Data items
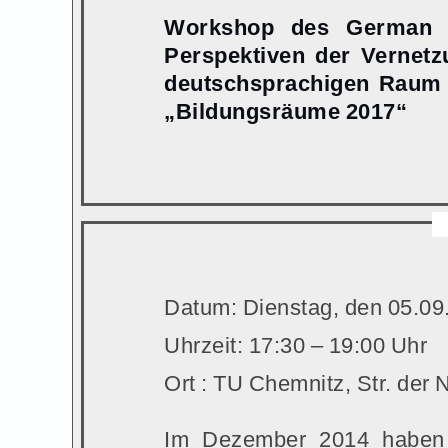
Workshop des German Ch
Perspektiven der Vernetz
deutschsprachigen Raum
„Bildungsräume 2017“
Datum: Dienstag, den 05.09
Uhrzeit: 17:30 – 19:00 Uhr
Ort : TU Chemnitz, Str. der
Im Dezember 2014 haben s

Exercise: Lines from the one that contains "Datum: Dienstag, den 05.09" through the final line of the entries must be duplicated exactly, and no other lines.

Answer box:
Datum: Dienstag, den 05.09
Uhrzeit: 17:30 – 19:00 Uhr
Ort : TU Chemnitz, Str. der
Im Dezember 2014 haben s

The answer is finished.